_TASK ITEM_.
Your answer must be the listing repeated word for word, without its pictures.

_DATA EXTRACT_.
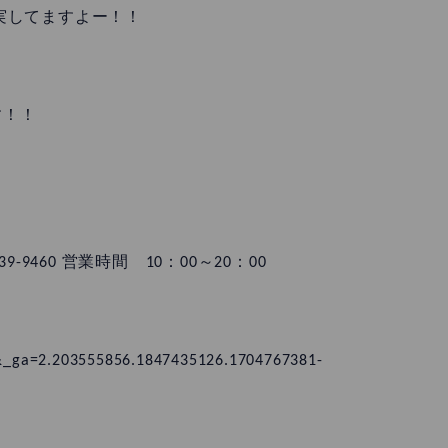
実してますよー！！
す！！
9460 営業時間 10：00～20：00
c&_ga=2.203555856.1847435126.1704767381-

_ANSWER SECTION_.
実してますよー！！
す！！
9460 営業時間 10：00～20：00
c&_ga=2.203555856.1847435126.1704767381-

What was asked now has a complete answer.